Tuesday, April 17, 2012

Fate of Japan and the Whole World Depends on No. 4 Reactor

By Akio Matsumura, Finding the Missing Link
11 April 12

Fukushima Daiichi site: Cesium-137 is 85 times greater than at Chernobyl accident.
rsn-J.jpgapan’s former Ambassador to Switzerland, Mr. Mitsuhei Murata, was invited to speak at the Public Hearing of the Budgetary Committee of the House of Councilors on March 22, 2012, on the Fukushima nuclear power plants accident. Before the Committee, Ambassador Murata strongly stated that if the crippled building of reactor unit 4 - with 1,535 fuel rods in the spent fuel pool 100 feet (30 meters) above the ground - collapses, not only will it cause a shutdown of all six reactors but will also affect the common spent fuel pool containing 6,375 fuel rods, located some 50 meters from reactor 4. In both cases the radioactive rods are not protected by a containment vessel; dangerously, they are open to the air. This would certainly cause a global catastrophe like we have never before experienced. He stressed that the responsibility of Japan to the rest of the world is immeasurable. Such a catastrophe would affect us all for centuries. Ambassador Murata informed us that the total numbers of the spent fuel rods at the Fukushima Daiichi site excluding the rods in the pressure vessel is 11,421  (396+615+566+1,535+994+940+6375).
I asked top spent-fuel pools expert Mr. Robert Alvarez, former Senior Policy Adviser to the Secretary and Deputy Assistant Secretary for National Security and the Environment at the U.S. Department of Energy, for an explanation of the potential impact of the 11,421 rods.
I received an astounding response from Mr. Alvarez [updated 4/5/12]:
In recent times, more information about the spent fuel situation at the Fukushima-Dai-Ichi site has become known. It is my understanding that of the 1,532 spent fuel assemblies in reactor No. 304 assemblies are fresh and unirradiated. This then leaves 1,231 irradiated spent fuel rods in pool No. 4, which contain roughly 37 million curies (~1.4E+18 Becquerel) of long-lived radioactivity. The No. 4 pool is about 100 feet above ground, is structurally damaged and is exposed to the open elements.

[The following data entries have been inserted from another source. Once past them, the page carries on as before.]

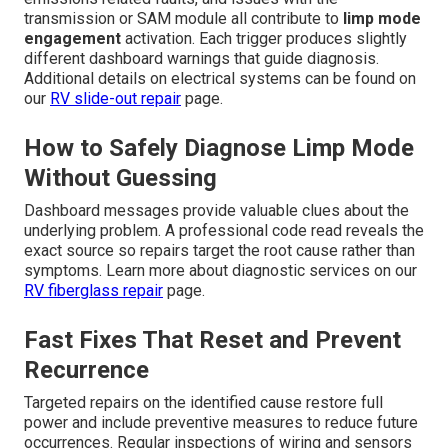
transmission or SAM module all contribute to
limp mode
engagement
activation. Each trigger produces slightly
different dashboard warnings that guide diagnosis.
Additional details on electrical systems can be found on
our
RV slide-out repair
page.
How to Safely Diagnose Limp Mode
Without Guessing
Dashboard messages provide valuable clues about the
underlying problem. A professional code read reveals the
exact source so repairs target the root cause rather than
symptoms. Learn more about diagnostic services on our
RV fiberglass repair
page.
Fast Fixes That Reset and Prevent
Recurrence
Targeted repairs on the identified cause restore full
power and include preventive measures to reduce future
occurrences. Regular inspections of wiring and sensors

If an earthquake or other event were to cause this pool to drain this could result in a catastrophic radiological fire involving nearly 10 times the amount of Cs-137 released by the Chernobyl accident.
The infrastructure to safely remove this material was destroyed as it was at the other three reactors. Spent reactor fuel cannot be simply lifted into the air by a crane as if it were routine cargo. In order to prevent severe radiation exposures, fires and possible explosions, it must be transferred at all times in water and heavily shielded structures into dry casks.. As this has never been done before, the removal of the spent fuel from the pools at the damaged Fukushima-Dai-Ichi reactors will require a major and time-consuming re-construction effort and will be charting in unknown waters. Despite the enormous destruction cased at the Da-Ichi site, dry casks holding a smaller amount of spent fuel appear to be unscathed.
Based on U.S. Energy Department data, assuming a total of 11,138 spent fuel assemblies are being stored at the Dai-Ichi site, nearly all, which is in pools. They contain roughly 336 million curies (~1.2 E+19 Bq) of long-lived radioactivity. About 134 million curies is Cesium-137 - roughly 85 times the amount of Cs-137 released at the Chernobyl accident as estimated by the U.S. National Council on Radiation Protection (NCRP). The total spent reactor fuel inventory at the Fukushima-Daichi site contains nearly half of the total amount of Cs-137 estimated by the NCRP to have been released by all atmospheric nuclear weapons testing, Chernobyl, and world-wide reprocessing plants (~270 million curies or ~9.9 E+18 Becquerel).
It is important for the public to understand that reactors that have been operating for decades, such as those at the Fukushima-Dai-Ichi site have generated some of the largest concentrations of radioactivity on the planet.
Many of our readers might find it difficult to appreciate the actual meaning of the figure, yet we can grasp what 85 times more Cesium-137 than the Chernobyl would mean. It would destroy the world environment and our civilization. This is not rocket science, nor does it connect to the pugilistic debate over nuclear power plants. This is an issue of human survival.
There was a Nuclear Security Summit Conference in Seoul on March 26 and 27, and Ambassador Murata and I made a concerted effort to find someone to inform the participants from 54 nations of the potential global catastrophe of reactor unit 4. We asked several participants to share the idea of an Independent Assessment team comprised of a broad group of international experts to deal with this urgent issue.
I would like to introduce Ambassador Murata’s letter to the UN Secretary General Ban Ki-moon to convey this urgent message and also his letter to Japan’s Prime Minister Yoshihiko Noda for Japanese readers. He emphasized in the statement that we should bring human wisdom to tackle this unprecedented challenge.
It seems to us that the Nuclear Security Summit was focused on the North Korea nuclear issue and on the issue of common security from a terrorist attack. Our appeal on the need for the independent assessment at Reactor 4 was regarded as less urgent. We predicted this outcome in light of the nature of the Summit. I suppose most participants fully understood the potential disaster which will affect their countries. Nevertheless, they decided not to raise the delicate issue, perhaps in order to not ruffle their diplomatic relationship with Japan.
I was moved by Ambassador Murata’s courage in pressing this issue in Japan. I know how difficult it is for a former career diplomat to do this, especially in my country. Current and former government officials might be similarly restricted in the scope of their actions, as Ambassador Murata is, but it is their responsibility to take a stand for the benefit of our descendants for centuries to come - to pass on a world safer than our ancestors passed us.
If Japanese government leaders do not recognize the risk their nation faces, how could the rest of us be persuaded of the looming disaster? And if the rest of us do not acknowledge the catastrophe we collectively face, who will be the one to act?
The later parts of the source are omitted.